WHAT THE EXERCISE ASKS ▸ All records should be written out again exactly.
___ DATA SUPPLIED ___
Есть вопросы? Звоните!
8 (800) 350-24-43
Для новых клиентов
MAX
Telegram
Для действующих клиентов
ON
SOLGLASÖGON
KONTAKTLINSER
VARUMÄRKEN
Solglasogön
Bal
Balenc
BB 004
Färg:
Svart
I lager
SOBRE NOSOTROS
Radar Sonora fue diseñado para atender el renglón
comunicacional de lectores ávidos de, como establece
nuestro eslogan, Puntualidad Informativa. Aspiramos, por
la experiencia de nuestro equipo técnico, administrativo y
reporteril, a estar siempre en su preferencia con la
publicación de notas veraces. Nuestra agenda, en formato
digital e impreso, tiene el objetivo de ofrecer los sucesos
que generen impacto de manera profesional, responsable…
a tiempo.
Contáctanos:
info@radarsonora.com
___
WRITTEN ANSWER ▸
Есть вопросы? Звоните!
8 (800) 350-24-43
Для новых клиентов
MAX
Telegram
Для действующих клиентов
ON
SOLGLASÖGON
KONTAKTLINSER
VARUMÄRKEN
Solglasogön
Bal
Balenc
BB 004
Färg:
Svart
I lager
SOBRE NOSOTROS
Radar Sonora fue diseñado para atender el renglón
comunicacional de lectores ávidos de, como establece
nuestro eslogan, Puntualidad Informativa. Aspiramos, por
la experiencia de nuestro equipo técnico, administrativo y
reporteril, a estar siempre en su preferencia con la
publicación de notas veraces. Nuestra agenda, en formato
digital e impreso, tiene el objetivo de ofrecer los sucesos
que generen impacto de manera profesional, responsable…
a tiempo.
Contáctanos:
info@radarsonora.com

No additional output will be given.